About DNS Configuration with Mobile Hotspot
When a Mac connects to the internet via iPhone hotspot, the system automatically uses the DNS assigned by the iPhone. This causes an issue:
- Query
nas.jinmiaoluo.com - The carrier’s DNS has no private record, returning a public IP (or NXDOMAIN)
- The private DNS server’s (192.168.188.140) records cannot take effect
Although sing-box is configured with a hijack-dns rule to intercept DNS traffic, macOS may bypass the TUN interface and query the system DNS directly in certain scenarios.
Solution: Manually set the system DNS to the TUN interface address, forcing all DNS queries through sing-box.
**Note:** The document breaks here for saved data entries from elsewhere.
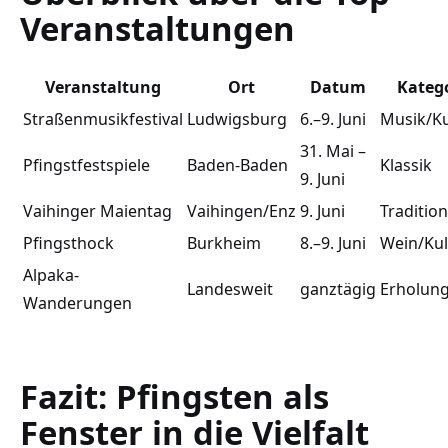
Veranstaltungen
Veranstaltung
Ort
Datum
Kateg
Straßenmusikfestival
Ludwigsburg
6.–9. Juni
Musik/Ku
31. Mai –
Pfingstfestspiele
Baden-Baden
Klassik
9. Juni
Vaihinger Maientag
Vaihingen/Enz
9. Juni
Tradition
Pfingsthock
Burkheim
8.–9. Juni
Wein/Kul
Alpaka-
Landesweit
ganztägig
Erholun
Wanderungen
Fazit: Pfingsten als
Fenster in die Vielfalt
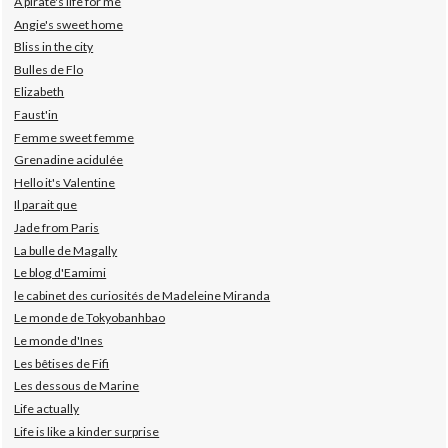
A pirate's life for me
Angie's sweet home
Bliss in the city
Bulles de Flo
Elizabeth
Faust'in
Femme sweet femme
Grenadine acidulée
Hello it's Valentine
Il parait que
Jade from Paris
La bulle de Magally
Le blog d'Eamimi
le cabinet des curiosités de Madeleine Miranda
Le monde de Tokyobanhbao
Le monde d'Ines
Les bêtises de Fifi
Les dessous de Marine
Life actually
Life is like a kinder surprise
Path: System Settings > Wi-Fi > Click Details next to the connected network > DNS > Add 172.19.0.1
After configuration, the DNS query flow becomes:
- Application initiates a DNS query targeting 172.19.0.1
- Traffic enters the TUN interface and is intercepted by the
hijack-dnsrule - The sing-box DNS module routes by rule: .jinmiaoluo.com goes to private DNS, others are handled per rules
- Private DNS requests are sent through the WireGuard VPN, returning the correct private IP
About Blocking DoT, QUIC, and STUN
The configuration includes a routing rule that blocks three types of traffic:
{
"type": "logical",
"mode": "or",
"rules": [
{ "port": 853 },
{ "network": "udp", "port": 443 },
{ "protocol": "stun" }
],
"action": "reject"
}
Why block these three types of traffic:
- Port 853 (DNS over TLS): Some applications (e.g., Firefox) have built-in DoT/DoH clients that bypass system DNS and send encrypted queries directly to public DNS servers. These queries do not pass through sing-box’s DNS hijack rules, causing private domain resolution failures and FakeIP mechanism breakdown. After blocking port 853, applications fall back to plain DNS (port 53), which is properly captured by the
hijack-dnsrule - UDP 443 (QUIC): QUIC has its own congestion control. When traffic passes through the proxy chain (VLESS over TLS), QUIC’s congestion control interferes with the proxy chain’s TCP congestion control, reducing throughput. After blocking QUIC, browsers automatically fall back to HTTP/2 over TCP, where the proxy chain has only one layer of congestion control, resulting in better performance
- STUN protocol (WebRTC): Browsers use STUN for NAT traversal to discover the machine’s public IP. If STUN requests bypass the proxy and connect directly, the real IP address is exposed. Blocking STUN prevents WebRTC IP leaks
Summary
This is the most complete solution I have found for macOS (26.2) so far. It solves the following problems simultaneously:
- Global proxy: All traffic passes through the TUN interface with no per-application proxy configuration needed
- Multiple VPN coexistence: Simultaneously connected to home and company WireGuard VPNs with automatic traffic splitting by destination IP, resolving routing conflicts
- Fully automated: After initial setup, auto-starts on boot via
brew serviceswith no manual operation required in daily use
January 25, 2026, late night, at 1200bookshop on Beijing Road.